• _Problem statement_: Look through the records and copy each line with the string "путешествия" in it.

• _The data_:
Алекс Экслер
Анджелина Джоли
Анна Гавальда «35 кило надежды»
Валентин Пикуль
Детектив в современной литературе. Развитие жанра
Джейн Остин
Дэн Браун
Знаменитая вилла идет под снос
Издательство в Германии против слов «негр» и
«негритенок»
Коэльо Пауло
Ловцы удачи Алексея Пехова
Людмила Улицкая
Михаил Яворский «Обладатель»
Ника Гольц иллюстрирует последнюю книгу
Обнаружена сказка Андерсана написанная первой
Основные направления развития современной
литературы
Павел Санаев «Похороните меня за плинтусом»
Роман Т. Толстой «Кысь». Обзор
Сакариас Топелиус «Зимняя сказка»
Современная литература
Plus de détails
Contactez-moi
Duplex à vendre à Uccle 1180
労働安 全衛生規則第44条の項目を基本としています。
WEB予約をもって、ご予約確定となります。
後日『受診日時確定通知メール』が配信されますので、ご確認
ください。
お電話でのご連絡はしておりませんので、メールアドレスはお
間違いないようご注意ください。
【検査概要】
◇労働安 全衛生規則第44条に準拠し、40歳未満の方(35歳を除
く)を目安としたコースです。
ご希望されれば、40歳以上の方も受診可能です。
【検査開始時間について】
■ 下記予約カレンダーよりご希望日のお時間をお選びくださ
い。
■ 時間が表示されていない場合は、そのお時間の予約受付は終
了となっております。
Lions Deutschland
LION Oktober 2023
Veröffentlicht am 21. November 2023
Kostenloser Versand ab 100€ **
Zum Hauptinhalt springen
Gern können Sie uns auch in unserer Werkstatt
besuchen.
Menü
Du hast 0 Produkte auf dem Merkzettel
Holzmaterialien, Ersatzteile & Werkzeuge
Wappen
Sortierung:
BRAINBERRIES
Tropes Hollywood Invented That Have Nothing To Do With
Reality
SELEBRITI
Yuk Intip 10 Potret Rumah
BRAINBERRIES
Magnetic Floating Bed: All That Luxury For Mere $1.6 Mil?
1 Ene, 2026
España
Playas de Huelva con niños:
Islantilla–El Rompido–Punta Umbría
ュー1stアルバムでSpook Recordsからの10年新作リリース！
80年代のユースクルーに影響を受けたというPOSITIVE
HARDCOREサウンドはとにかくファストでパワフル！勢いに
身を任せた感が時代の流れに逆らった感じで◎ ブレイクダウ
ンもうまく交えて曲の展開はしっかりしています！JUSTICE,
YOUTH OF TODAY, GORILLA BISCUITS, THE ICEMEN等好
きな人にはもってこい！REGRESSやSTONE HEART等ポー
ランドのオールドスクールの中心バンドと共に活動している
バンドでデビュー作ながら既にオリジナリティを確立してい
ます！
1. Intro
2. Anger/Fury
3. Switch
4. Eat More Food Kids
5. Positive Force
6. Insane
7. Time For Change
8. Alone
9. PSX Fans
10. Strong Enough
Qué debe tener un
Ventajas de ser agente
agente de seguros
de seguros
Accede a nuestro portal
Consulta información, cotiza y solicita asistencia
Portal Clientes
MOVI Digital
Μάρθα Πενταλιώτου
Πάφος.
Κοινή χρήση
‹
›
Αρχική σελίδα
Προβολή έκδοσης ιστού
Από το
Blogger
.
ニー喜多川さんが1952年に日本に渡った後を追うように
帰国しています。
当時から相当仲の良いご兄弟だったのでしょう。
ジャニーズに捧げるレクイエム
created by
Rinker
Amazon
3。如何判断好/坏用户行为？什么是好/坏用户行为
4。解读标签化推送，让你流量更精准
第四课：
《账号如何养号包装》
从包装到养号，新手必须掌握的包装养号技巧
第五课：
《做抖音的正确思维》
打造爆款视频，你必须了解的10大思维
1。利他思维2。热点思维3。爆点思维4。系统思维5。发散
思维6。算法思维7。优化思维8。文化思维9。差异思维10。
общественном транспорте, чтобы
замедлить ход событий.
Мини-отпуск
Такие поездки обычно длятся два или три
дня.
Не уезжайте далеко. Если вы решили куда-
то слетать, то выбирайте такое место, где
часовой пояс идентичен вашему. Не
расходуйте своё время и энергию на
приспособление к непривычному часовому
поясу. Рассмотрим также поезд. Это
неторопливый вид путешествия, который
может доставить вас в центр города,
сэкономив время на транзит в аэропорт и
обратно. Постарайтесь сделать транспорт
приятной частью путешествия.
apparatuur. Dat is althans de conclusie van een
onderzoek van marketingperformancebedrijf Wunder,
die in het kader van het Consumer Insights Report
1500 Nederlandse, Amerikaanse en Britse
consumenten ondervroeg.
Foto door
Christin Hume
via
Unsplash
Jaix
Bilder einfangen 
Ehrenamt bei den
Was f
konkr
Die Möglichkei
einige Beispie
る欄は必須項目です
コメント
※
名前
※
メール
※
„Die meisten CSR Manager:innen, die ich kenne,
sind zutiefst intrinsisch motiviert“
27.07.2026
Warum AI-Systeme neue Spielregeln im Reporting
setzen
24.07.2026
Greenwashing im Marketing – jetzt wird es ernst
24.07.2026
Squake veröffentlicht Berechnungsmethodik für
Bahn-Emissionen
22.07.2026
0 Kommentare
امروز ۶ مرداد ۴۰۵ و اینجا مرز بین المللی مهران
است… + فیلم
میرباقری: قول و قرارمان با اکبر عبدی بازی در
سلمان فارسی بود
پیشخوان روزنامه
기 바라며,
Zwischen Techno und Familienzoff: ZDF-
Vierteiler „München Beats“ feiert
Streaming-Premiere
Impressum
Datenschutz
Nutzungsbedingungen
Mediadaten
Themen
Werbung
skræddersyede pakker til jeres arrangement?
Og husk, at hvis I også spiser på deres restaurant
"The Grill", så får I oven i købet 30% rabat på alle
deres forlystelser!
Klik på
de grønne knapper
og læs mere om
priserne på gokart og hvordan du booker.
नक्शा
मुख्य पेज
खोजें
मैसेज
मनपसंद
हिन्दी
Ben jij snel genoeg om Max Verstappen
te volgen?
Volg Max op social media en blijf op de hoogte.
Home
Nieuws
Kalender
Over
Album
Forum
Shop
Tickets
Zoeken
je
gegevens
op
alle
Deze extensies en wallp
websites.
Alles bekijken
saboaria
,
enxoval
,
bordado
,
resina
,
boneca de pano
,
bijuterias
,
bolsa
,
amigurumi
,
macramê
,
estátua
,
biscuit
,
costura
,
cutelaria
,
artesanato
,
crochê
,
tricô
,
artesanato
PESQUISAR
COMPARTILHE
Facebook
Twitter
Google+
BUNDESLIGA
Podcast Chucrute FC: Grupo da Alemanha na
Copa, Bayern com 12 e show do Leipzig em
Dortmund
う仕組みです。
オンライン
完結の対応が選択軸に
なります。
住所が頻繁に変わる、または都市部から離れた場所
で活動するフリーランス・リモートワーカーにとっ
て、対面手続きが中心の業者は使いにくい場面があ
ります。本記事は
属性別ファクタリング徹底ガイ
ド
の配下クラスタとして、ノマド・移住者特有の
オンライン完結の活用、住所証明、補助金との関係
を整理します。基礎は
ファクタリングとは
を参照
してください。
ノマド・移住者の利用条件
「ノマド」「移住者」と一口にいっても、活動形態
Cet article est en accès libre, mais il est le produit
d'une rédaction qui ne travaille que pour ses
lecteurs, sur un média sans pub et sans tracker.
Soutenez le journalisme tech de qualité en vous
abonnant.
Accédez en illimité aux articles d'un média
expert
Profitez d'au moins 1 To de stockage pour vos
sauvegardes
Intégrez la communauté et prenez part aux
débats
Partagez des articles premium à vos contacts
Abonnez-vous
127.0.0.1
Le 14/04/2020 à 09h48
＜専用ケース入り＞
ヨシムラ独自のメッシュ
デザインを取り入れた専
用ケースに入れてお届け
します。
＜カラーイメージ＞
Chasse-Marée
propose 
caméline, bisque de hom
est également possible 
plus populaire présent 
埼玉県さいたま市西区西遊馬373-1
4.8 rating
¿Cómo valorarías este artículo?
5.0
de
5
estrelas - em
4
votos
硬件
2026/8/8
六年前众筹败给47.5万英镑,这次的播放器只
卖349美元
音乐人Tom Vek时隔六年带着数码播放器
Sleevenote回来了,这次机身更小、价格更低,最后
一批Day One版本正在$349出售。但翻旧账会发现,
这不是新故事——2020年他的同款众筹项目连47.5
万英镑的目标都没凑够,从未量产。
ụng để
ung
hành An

• _Reply_:
неторопливый вид путешествия, который
приятной частью путешествия.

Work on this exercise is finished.